23% Gen Z AS mengatakan mereka sering melakukan pembelian impulsif, dan mereka adalah generasi yang paling mungkin mengatakannya.
Sementara pembeli yang lebih tua lebih berhati-hati dengan uang, Gen Z lebih cenderung membelanjakan ketika mereka menginginkan sesuatu. Di AS, hampir 9 dari 10 baby boomer mengatakan mereka lebih suka menunggu produk dijual daripada membeli sekarang dengan harga penuh, tetapi hanya 7 dari 10 Gen Z yang berpikiran sama.
Loyalitas merek diperoleh dengan melakukan kebaikan
Gen Z mungkin lebih cenderung daripada konsumen yang lebih tua untuk berbelanja di dalam toko, tetapi mereka juga diperkenalkan ke daftar merek yang lebih besar secara online. Mereka adalah generasi yang paling mungkin menemukan merek baru di saluran digital, dari media sosial hingga iklan di situs web dan aplikasi, dan akibatnya mereka menjadi kurang loyal terhadap merek.

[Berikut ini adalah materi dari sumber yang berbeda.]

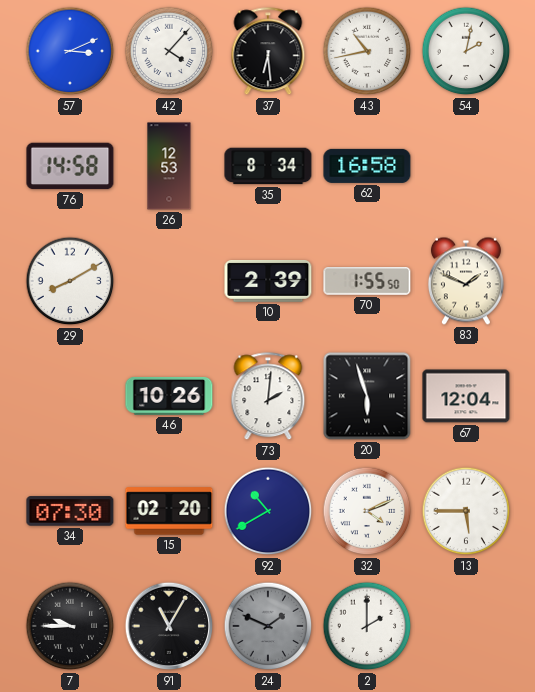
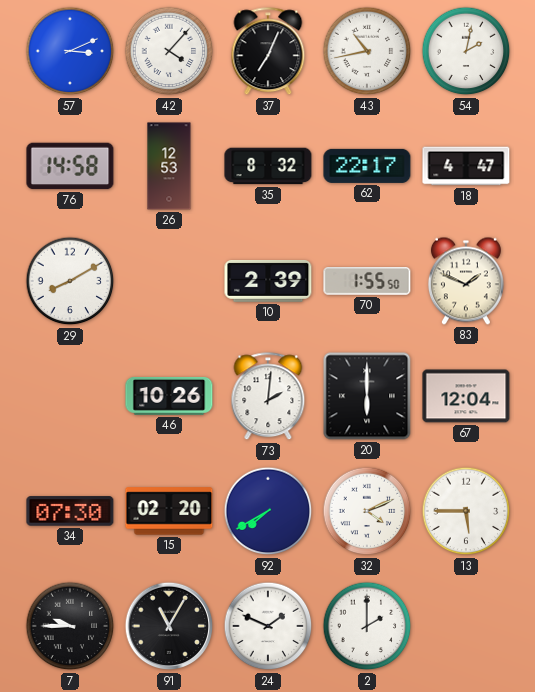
37: 6:29 -> 7:04
35: 8:34 -> 8:32
62: 16:58 -> 22:17
18: none -> 4:47
20: 5:57 -> 6:00
92: 10:40 -> 7:40
24 dial: grey -> white
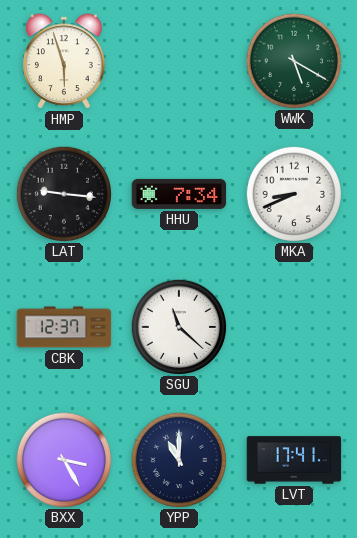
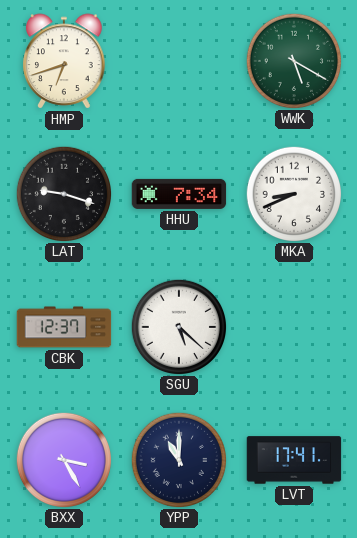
HMP: 5:57 -> 6:42
LAT: 9:16 -> 9:18
SGU: 11:22 -> 5:22
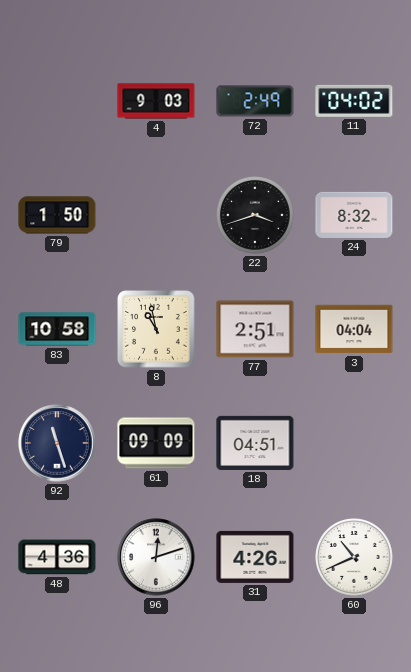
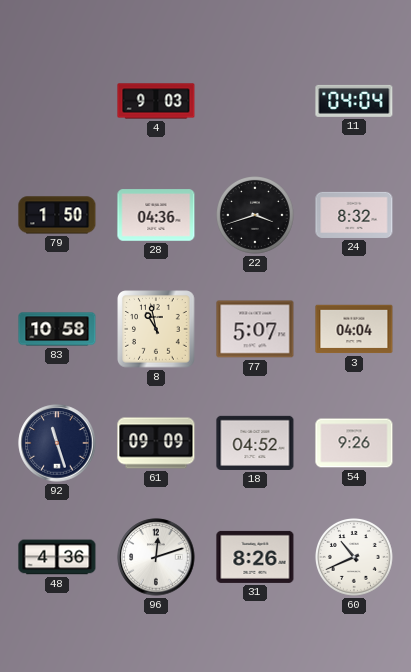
72: 2:49 -> none
11: 04:02 -> 04:04
28: none -> 04:36
77: 2:51 -> 5:07
18: 04:51 -> 04:52
54: none -> 9:26
31: 4:26 -> 8:26
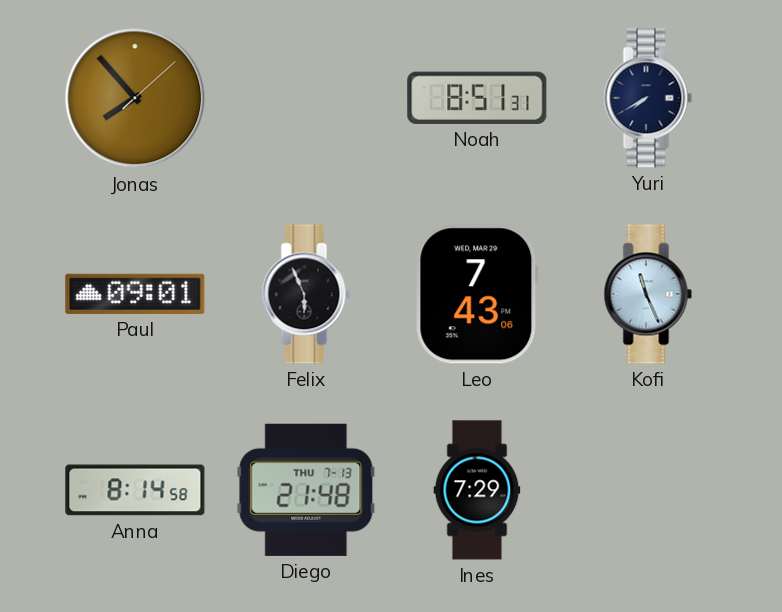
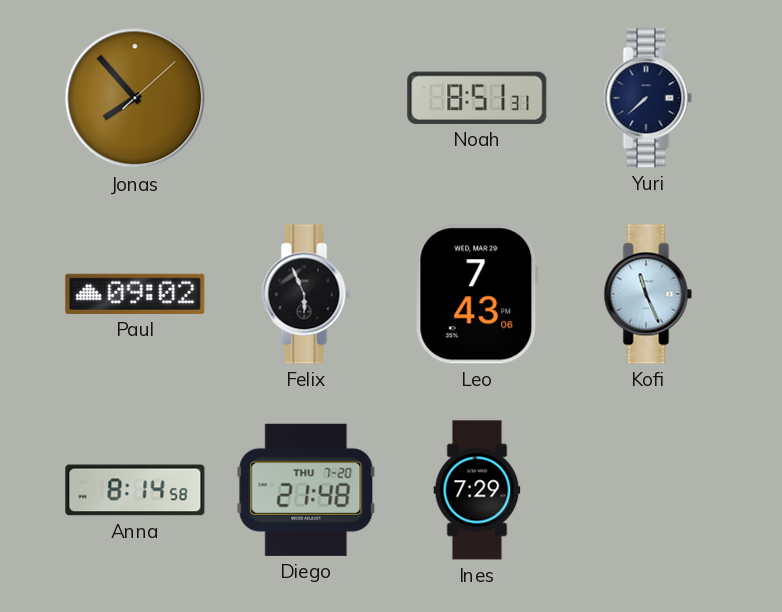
Yuri: 7:40 -> 7:38
Paul: 09:01 -> 09:02
Diego date: THU 7-13 -> THU 7-20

Sederhananya, merek harus bekerja lebih keras untuk mempertahankan Gen Z sebagai pelanggan.
Mereka jauh lebih kecil kemungkinannya dibandingkan orang dewasa lainnya untuk mengatakan bahwa mereka pada dasarnya setia pada merek yang mereka sukai, dan metode yang biasanya digunakan untuk memenangkan dan mempertahankan pelanggan, seperti program diskon dan penghargaan, kurang populer di kalangan Gen Z.
Alih-alih menggunakan insentif moneter, merek dapat memenangkan Gen Z dengan memahami dan menyelaraskan dengan nilai-nilai yang paling dipedulikan oleh generasi ini.

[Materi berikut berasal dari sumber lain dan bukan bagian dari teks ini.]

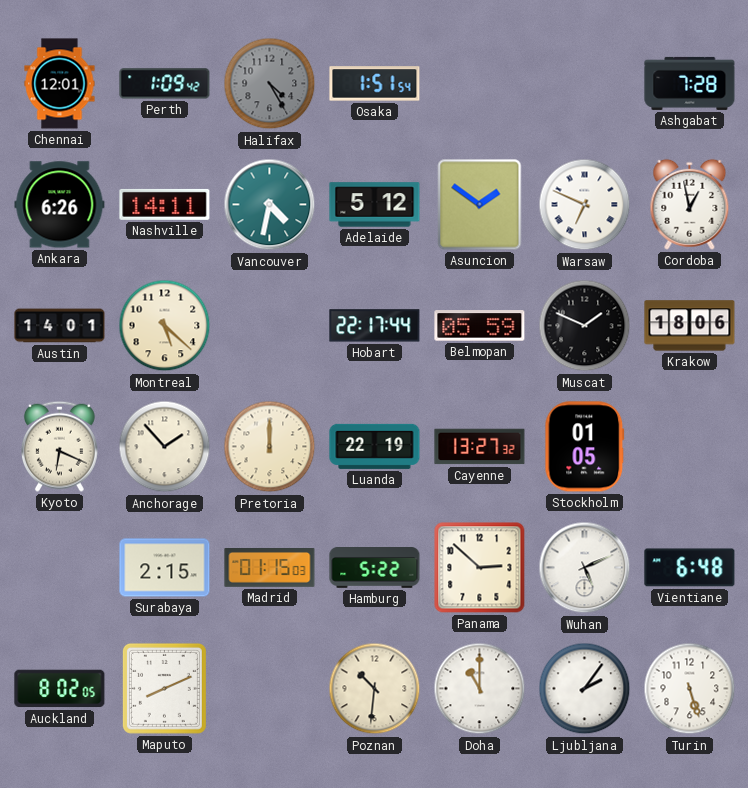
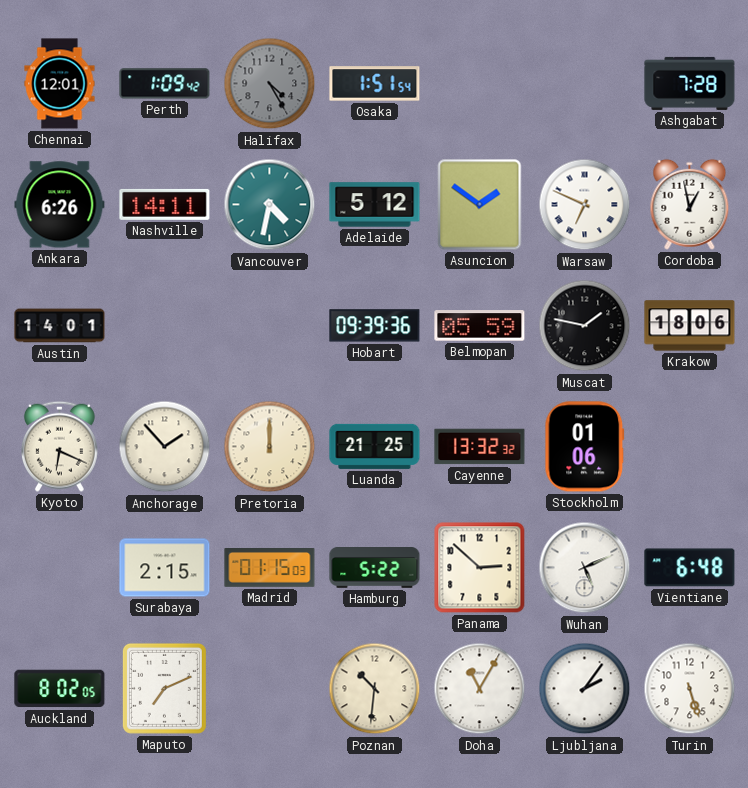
Montreal: 5:22 -> none
Hobart: 22:17 -> 09:39
Muscat: 1:49 -> 1:47
Luanda: 22:19 -> 21:25
Cayenne: 13:27 -> 13:32
Stockholm: 01:05 -> 01:06
Maputo: 8:11 -> 7:11
Doha: 11:00 -> 11:05
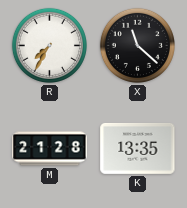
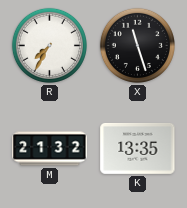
X: 11:22 -> 11:27
M: 21:28 -> 21:32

Gen Z akan lebih tergoda untuk merogoh kocek mereka jika mereka percaya bahwa merek adalah kekuatan positif di dunia.
Kami telah berbicara sebelumnya tentang bagaimana lingkungan telah menjadi kekuatan penuntun dalam pengembangan Gen Z, dan aman untuk menganggap ini akan tetap penting dalam beberapa tahun ke depan karena perubahan iklim terus mendominasi berita utama. Hampir 4 dari 10 Gen Z yang lebih muda mengatakan mereka ingin merek bertanggung jawab secara sosial, sementara 3 dari 10 mengatakan mereka ingin merek berkontribusi pada komunitas lokal mereka.
Menjadi dewasa di tengah pandemi
Pemasaran generasi dapat menjadi produktif, selama dipandu oleh data dan tidak bergantung pada asumsi. Ini sangat relevan sekarang, karena Generasi Z muncul dengan identitas kelompok yang lebih berbeda yang ditempa dalam pandemi, dan tumbuh menjadi segmen konkret basis konsumen AS di tahun mendatang.

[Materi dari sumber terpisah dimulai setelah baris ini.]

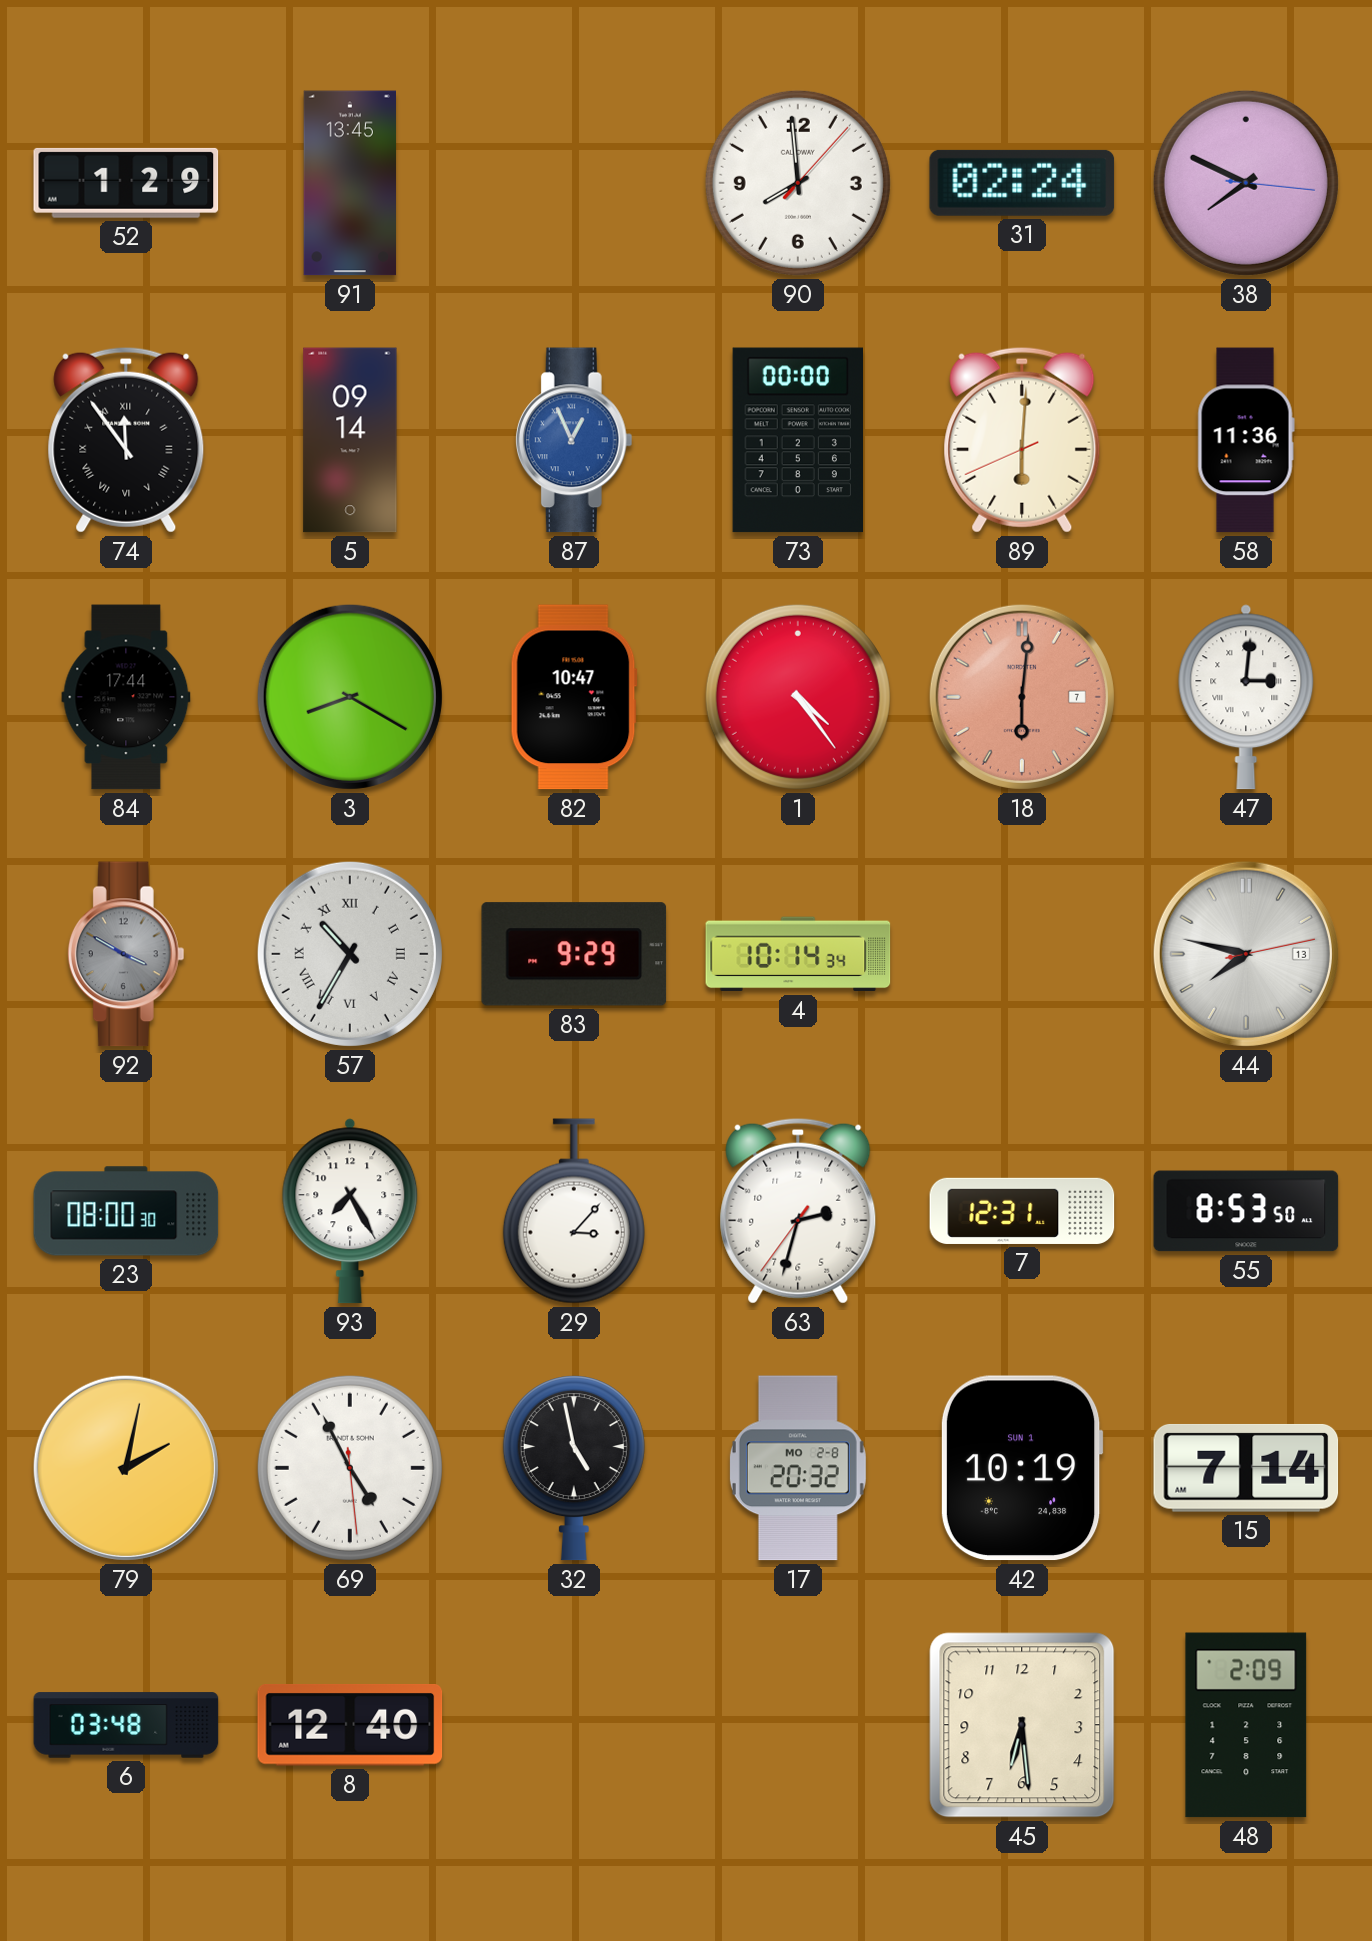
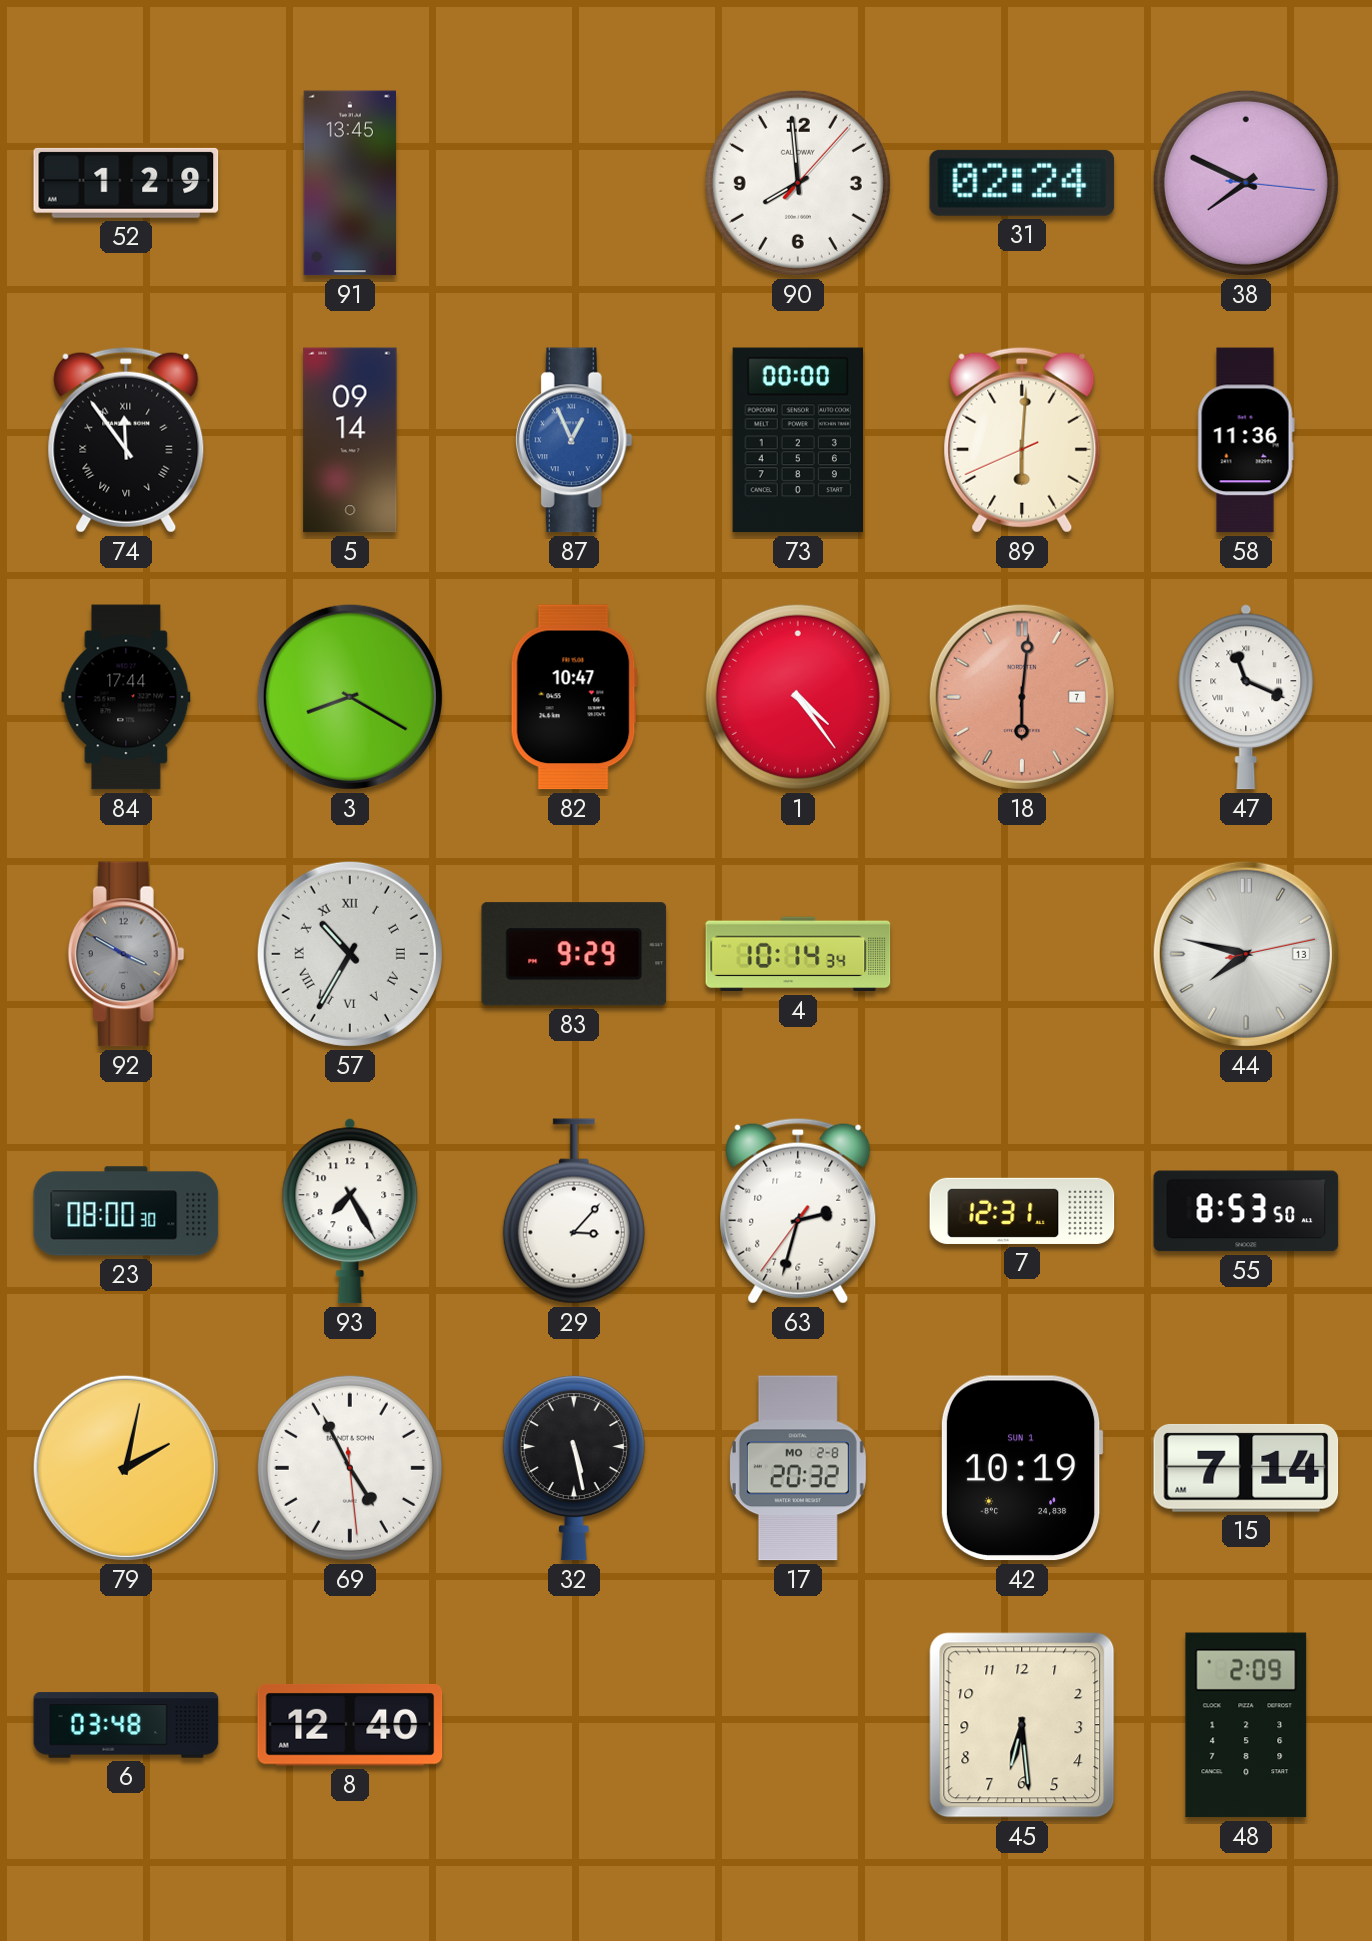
47: 3:01 -> 11:19
32: 4:58 -> 5:28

Pelajaran terpenting di sini adalah untuk tidak berasumsi bahwa Gen Z akan mengikuti jalan yang sama seperti yang dilakukan generasi millennial, terutama dengan belanja online.
Gen Z mungkin ahli dalam membangun persona online, tetapi pengalaman ritel offline mereka membantu membuatnya. Mereka mungkin menghabiskan sebagian besar hari mereka di internet, tetapi lebih suka memiliki barang fisik yang dapat mereka pamerkan saat online. Mereka mungkin tidak memiliki jalur kredit tradisional, tetapi mereka terbuka untuk membelanjakan secara impulsif.
Terserah merek untuk mengenali generasi baru konsumen ini, memperlakukan mereka sebagai kelompok yang kuat dan unik, dan memasukkan mereka ke dalam strategi ritel pasca-Covid yang ditargetkan.